Bases: _FunctionInterpolationCondition

Function interpolation condition for gradient-dominated functions.

Let \(\mu_{\textup{gd}} \in \mathbb{R}_{++}\) and \(f: \calH \to \mathbb{R} \cup \{\pm\infty\}\) be Fréchet differentiable and \(\mu_{\textup{gd}}\)-gradient dominated.

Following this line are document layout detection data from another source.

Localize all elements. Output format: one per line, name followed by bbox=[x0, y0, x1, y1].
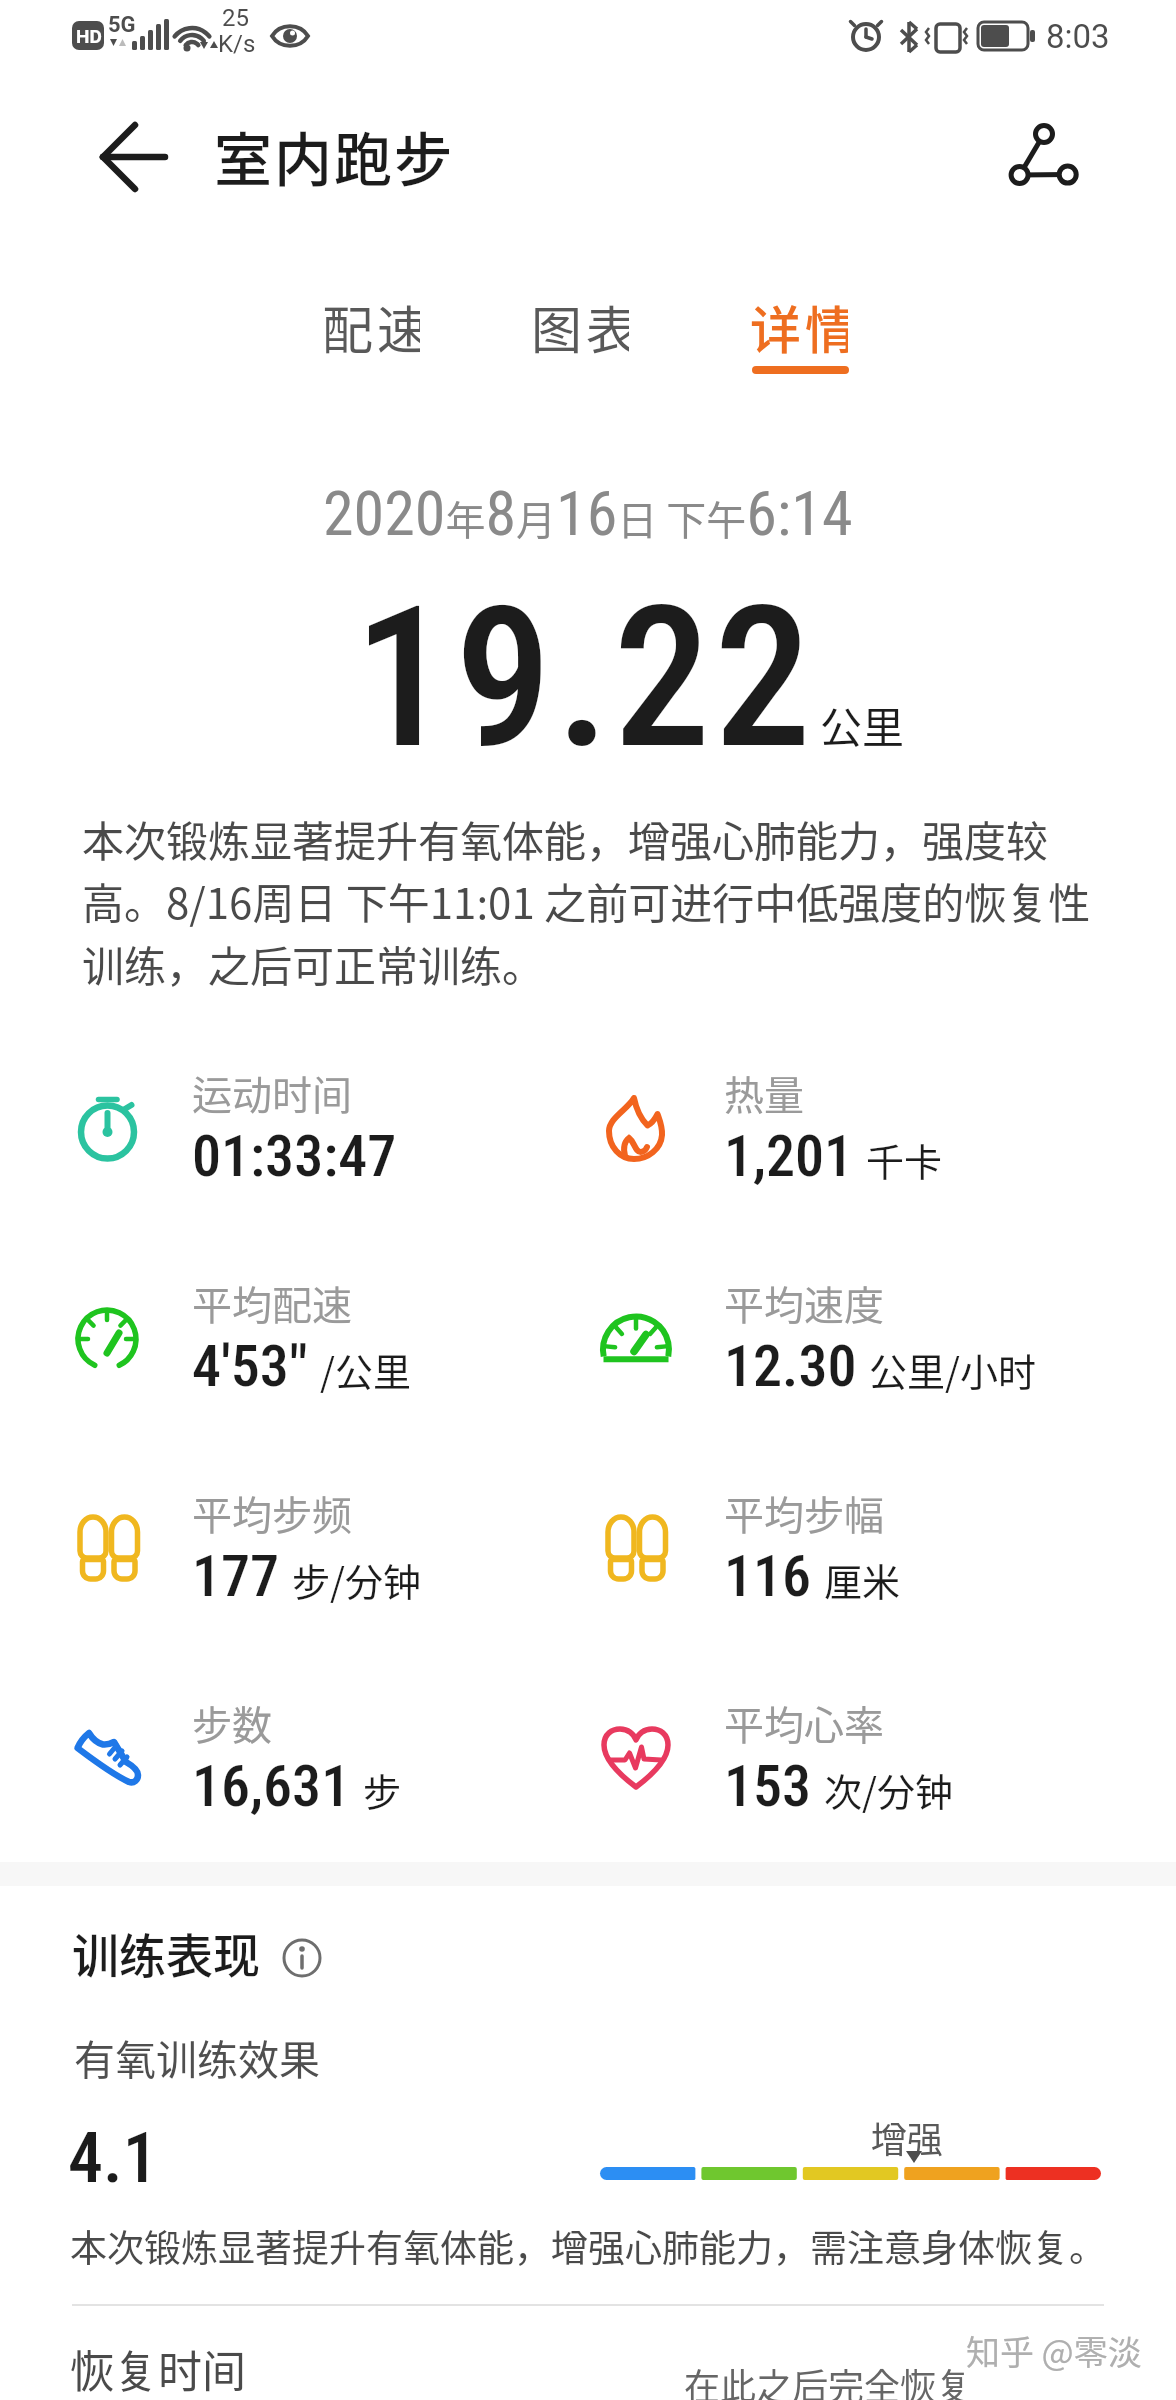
staticText: 平均心率 bbox=[724, 1694, 884, 1752]
staticText: 01:33:47 bbox=[192, 1122, 397, 1190]
staticText: 详情 bbox=[750, 290, 848, 364]
staticText: 图表 bbox=[531, 290, 629, 364]
staticText: 本次锻炼显著提升有氧体能，增强心肺能力，强度较 bbox=[82, 808, 1049, 869]
staticText: 177 bbox=[192, 1542, 280, 1610]
staticText: 25 bbox=[222, 4, 249, 32]
button[interactable]: 平均配速 bbox=[60, 1273, 570, 1443]
staticText: 4'53" bbox=[192, 1332, 308, 1400]
staticText: 平均步频 bbox=[192, 1484, 352, 1542]
staticText: 116 bbox=[724, 1542, 812, 1610]
staticText: 高。8/16周日 下午11:01 之前可进行中低强度的恢复性 bbox=[82, 870, 1091, 931]
staticText: /公里 bbox=[320, 1342, 411, 1397]
staticText: 本次锻炼显著提升有氧体能，增强心肺能力，需注意身体恢复。 bbox=[70, 2219, 1106, 2273]
staticText: 热量 bbox=[724, 1064, 804, 1122]
staticText: 配速 bbox=[322, 290, 420, 364]
staticText: 步 bbox=[363, 1762, 402, 1817]
button[interactable]: 图表 bbox=[531, 288, 629, 384]
button[interactable] bbox=[990, 110, 1090, 210]
staticText: 训练，之后可正常训练。 bbox=[82, 933, 545, 994]
staticText: 12.30 bbox=[724, 1332, 857, 1400]
button[interactable]: 平均步幅 bbox=[592, 1483, 1102, 1653]
staticText: 4.1 bbox=[68, 2117, 158, 2199]
button[interactable]: 配速 bbox=[322, 288, 420, 384]
staticText: 8:03 bbox=[1046, 17, 1110, 56]
staticText: 知乎 @零淡 bbox=[966, 2326, 1142, 2375]
staticText: 16,631 bbox=[192, 1752, 351, 1820]
staticText: 训练表现 bbox=[72, 1918, 260, 1986]
staticText: 公里 bbox=[820, 694, 905, 755]
staticText: 恢复时间 bbox=[70, 2337, 246, 2400]
button[interactable]: 平均心率 bbox=[592, 1693, 1102, 1863]
staticText: 步/分钟 bbox=[292, 1552, 421, 1607]
staticText: 步数 bbox=[192, 1694, 272, 1752]
button[interactable]: 平均步频 bbox=[60, 1483, 570, 1653]
staticText: 千卡 bbox=[866, 1132, 943, 1187]
staticText: 厘米 bbox=[824, 1552, 901, 1607]
staticText: 有氧训练效果 bbox=[74, 2027, 320, 2086]
button[interactable]: 平均速度 bbox=[592, 1273, 1102, 1443]
staticText: 公里/小时 bbox=[869, 1342, 1036, 1397]
staticText: 平均配速 bbox=[192, 1274, 352, 1332]
staticText: K/s bbox=[218, 30, 256, 58]
staticText: 平均速度 bbox=[724, 1274, 884, 1332]
staticText: 1,201 bbox=[724, 1122, 854, 1190]
button[interactable]: 步数 bbox=[60, 1693, 570, 1863]
button[interactable] bbox=[80, 110, 180, 210]
staticText: 运动时间 bbox=[192, 1064, 352, 1122]
staticText: HD bbox=[76, 25, 102, 47]
staticText: 5G bbox=[108, 12, 136, 38]
staticText: 153 bbox=[724, 1752, 812, 1820]
staticText: 2020年8月16日 下午6:14 bbox=[323, 477, 853, 550]
staticText: 室内跑步 bbox=[214, 114, 455, 198]
staticText: 在此之后完全恢复 bbox=[684, 2358, 973, 2400]
button[interactable]: 详情 bbox=[750, 288, 848, 384]
button[interactable]: 运动时间 bbox=[60, 1063, 570, 1233]
button[interactable]: 热量 bbox=[592, 1063, 1102, 1233]
staticText: 19.22 bbox=[354, 565, 815, 792]
staticText: 增强 bbox=[871, 2111, 944, 2163]
staticText: 平均步幅 bbox=[724, 1484, 884, 1542]
staticText: 次/分钟 bbox=[824, 1762, 953, 1817]
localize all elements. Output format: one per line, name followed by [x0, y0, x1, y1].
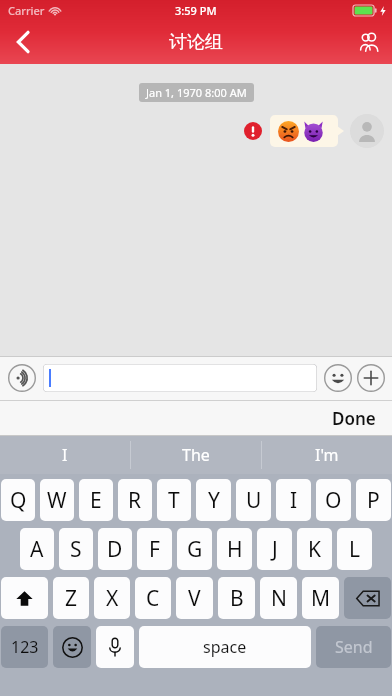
button[interactable]: Voice message — [6, 362, 38, 394]
staticText: G — [187, 535, 203, 564]
button[interactable]: F — [137, 528, 172, 570]
button[interactable] — [43, 364, 317, 392]
staticText: Z — [65, 584, 78, 613]
button[interactable]: O — [316, 479, 351, 521]
button[interactable]: R — [118, 479, 152, 521]
staticText: F — [149, 535, 160, 564]
button[interactable]: I'm — [262, 436, 392, 474]
button[interactable]: Emoji keyboard — [53, 626, 91, 668]
staticText: X — [106, 584, 119, 613]
staticText: B — [230, 584, 244, 613]
staticText: L — [349, 535, 361, 564]
staticText: N — [271, 584, 287, 613]
button[interactable]: Y — [196, 479, 231, 521]
staticText: U — [246, 486, 262, 515]
button[interactable]: Emoji — [323, 363, 353, 393]
staticText: Q — [10, 486, 27, 515]
staticText: W — [47, 486, 67, 515]
button[interactable]: S — [59, 528, 93, 570]
button[interactable]: Add attachment — [356, 363, 386, 393]
button[interactable]: Send — [316, 626, 391, 668]
button[interactable]: H — [217, 528, 252, 570]
button[interactable]: W — [40, 479, 74, 521]
button[interactable]: B — [218, 577, 255, 619]
button[interactable]: T — [157, 479, 191, 521]
staticText: Y — [208, 486, 220, 515]
staticText: Carrier — [8, 3, 45, 18]
button[interactable]: I — [0, 436, 130, 474]
staticText: space — [203, 636, 247, 658]
staticText: A — [30, 535, 44, 564]
staticText: I'm — [315, 444, 339, 466]
button[interactable]: E — [79, 479, 113, 521]
button[interactable]: Dictation — [96, 626, 134, 668]
button[interactable]: V — [176, 577, 213, 619]
button[interactable]: Shift — [1, 577, 48, 619]
staticText: C — [146, 584, 160, 613]
button[interactable]: Avatar — [350, 114, 384, 148]
button[interactable]: 123 — [1, 626, 48, 668]
staticText: 123 — [11, 636, 39, 658]
button[interactable]: J — [257, 528, 292, 570]
button[interactable]: N — [260, 577, 297, 619]
staticText: H — [227, 535, 243, 564]
staticText: K — [308, 535, 321, 564]
button[interactable]: Q — [1, 479, 35, 521]
button[interactable]: X — [94, 577, 130, 619]
staticText: S — [70, 535, 82, 564]
staticText: P — [367, 486, 380, 515]
staticText: Done — [332, 407, 376, 430]
button[interactable]: Resend failed message — [243, 121, 263, 141]
staticText: T — [168, 486, 180, 515]
staticText: R — [128, 486, 142, 515]
button[interactable]: A — [20, 528, 54, 570]
staticText: The — [182, 444, 210, 466]
button[interactable]: Z — [53, 577, 89, 619]
button[interactable]: U — [236, 479, 271, 521]
staticText: Send — [335, 636, 373, 658]
button[interactable]: P — [356, 479, 391, 521]
button[interactable]: I — [276, 479, 311, 521]
button[interactable]: G — [177, 528, 212, 570]
button[interactable]: Members — [346, 20, 392, 64]
staticText: D — [107, 535, 123, 564]
button[interactable]: Backspace — [344, 577, 391, 619]
button[interactable]: Back — [0, 20, 46, 64]
button[interactable]: L — [337, 528, 372, 570]
staticText: 3:59 PM — [175, 3, 217, 18]
staticText: I — [62, 444, 68, 466]
staticText: 讨论组 — [169, 31, 223, 54]
staticText: V — [188, 584, 201, 613]
button[interactable]: space — [139, 626, 311, 668]
button[interactable]: Done — [326, 403, 382, 434]
button[interactable]: C — [135, 577, 171, 619]
button[interactable]: M — [302, 577, 339, 619]
staticText: Jan 1, 1970 8:00 AM — [146, 85, 247, 100]
button[interactable]: K — [297, 528, 332, 570]
staticText: J — [272, 535, 278, 564]
staticText: O — [325, 486, 342, 515]
staticText: I — [290, 486, 298, 515]
button[interactable]: The — [131, 436, 261, 474]
staticText: M — [311, 584, 331, 613]
button[interactable]: D — [98, 528, 132, 570]
staticText: E — [90, 486, 102, 515]
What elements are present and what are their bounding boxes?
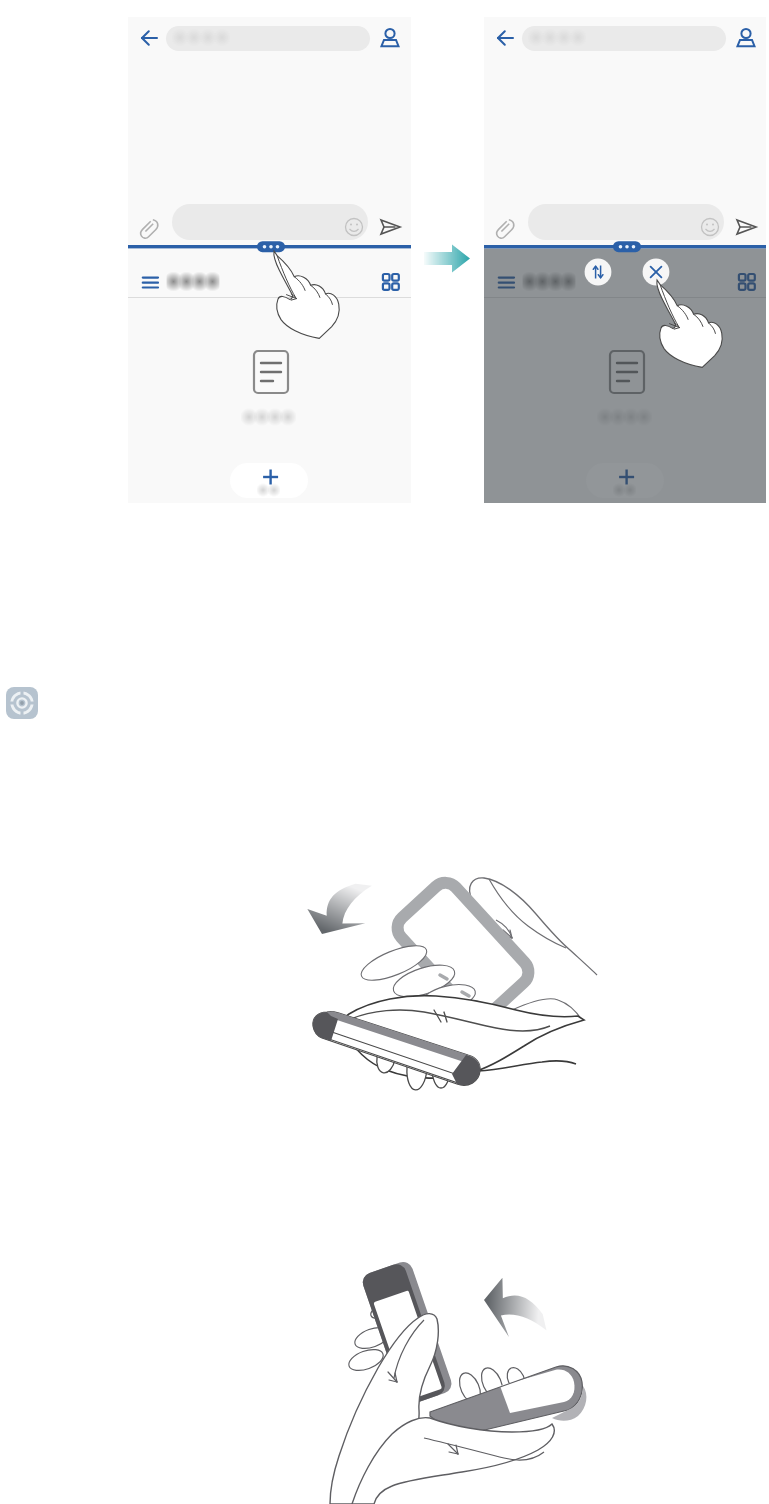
button[interactable]: Close split screen: [642, 258, 670, 286]
button[interactable]: Emoji: [340, 214, 368, 242]
button[interactable]: Conversation title: [166, 26, 370, 51]
button[interactable]: Conversation title: [522, 26, 726, 51]
button[interactable]: Message input: [528, 204, 724, 240]
button[interactable]: Menu: [140, 272, 174, 300]
button[interactable]: Notes title: [166, 272, 226, 294]
button[interactable]: New note: [230, 463, 310, 499]
button[interactable]: Back: [496, 24, 530, 52]
button[interactable]: Send: [376, 212, 404, 240]
button[interactable]: Split screen handle: [610, 241, 644, 255]
button[interactable]: Back: [140, 24, 174, 52]
button[interactable]: Contact profile: [378, 24, 406, 52]
button[interactable]: Tip: [6, 687, 38, 719]
button[interactable]: Emoji: [696, 214, 724, 242]
button[interactable]: Attach file: [500, 206, 528, 234]
button[interactable]: Attach file: [144, 206, 172, 234]
button[interactable]: Contact profile: [734, 24, 762, 52]
button[interactable]: Send: [732, 212, 760, 240]
button[interactable]: Switch layout: [732, 272, 760, 300]
button[interactable]: Message input: [172, 204, 368, 240]
button[interactable]: Split screen handle: [254, 241, 288, 255]
button[interactable]: Menu: [496, 272, 530, 300]
button[interactable]: Swap split screen apps: [584, 259, 612, 287]
button[interactable]: Switch layout: [380, 272, 408, 300]
button[interactable]: New note: [586, 463, 666, 499]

Interpolation inequalities used:

Let \(x_\star\) be a minimizer with \(F_\star = f(x_\star)\). For any \(x_{r_1} \in \calH\) with \(g_{r_1} = \nabla f(x_{r_1})\) and \(F_{r_1} = f(x_{r_1})\),

\[F_{r_1} - F_\star \le \frac{1}{2\mu_{\textup{gd}}}\|g_{r_1}\|^2 \quad \text{and} \quad F_{r_1} \ge F_\star.\]
Matrix/vector form used in Interpolation conditions:

With \(F=(F_{r_1},F_\star)\) and \(z=(x_{r_1},x_\star,g_{r_1},0)\), the two inequalities are encoded by

\[\begin{split}a_1 = (-1, 1), \qquad M_1 = \begin{bmatrix} 0 & 0 & 0 & 0 \\ 0 & 0 & 0 & 0 \\ 0 & 0 & 0 & 0 \\ 0 & 0 & 0 & 0 \end{bmatrix},\end{split}\]

and

\[\begin{split}a_2 = (1, -1), \qquad M_2 = \begin{bmatrix} 0 & 0 & 0 & 0 \\ 0 & 0 & 0 & 0 \\ 0 & 0 & -\frac{1}{2\mu_{\textup{gd}}} & 0 \\ 0 & 0 & 0 & 0 \end{bmatrix}.\end{split}\]

Parameters

mu_gd (Union[int, float]): The gradient-dominated parameter corresponding to \(\mu_{\textup{gd}}\) (must be \(> 0\) and finite).

Raises

ValueError: If mu_gd is not a number, \(\le 0\), or infinite.

Note

This condition is only sufficient for AutoLyap analyses; tightness of the resulting bound is not guaranteed.
When used inside InclusionProblem, the problem must have exactly one component. In the notation of 3. Algorithm representation, \(m = 1\), \(m_{\textup{func}} = 1\), and \(m_{\textup{op}} = 0\). This single component may still contain a list of function conditions (an intersection).

References

[RGP22] (1,2)

Teodor Rotaru, François Glineur, and Panagiotis Patrinos. Tight convergence rates of the gradient method on smooth hypoconvex functions. 2022. arXiv:2203.00775.

[THG16] (1,2,3,4)

Adrien B. Taylor, Julien M. Hendrickx, and François Glineur. Smooth strongly convex interpolation and exact worst-case performance of first-order methods. Mathematical Programming, 161(1-2):307–345, May 2016. doi:10.1007/s10107-016-1009-3.

[THG17] (1,2,3)

Adrien B. Taylor, Julien M. Hendrickx, and François Glineur. Exact worst-case performance of first-order methods for composite convex optimization. SIAM Journal on Optimization, 27(3):1283–1313, January 2017. doi:10.1137/16m108104x.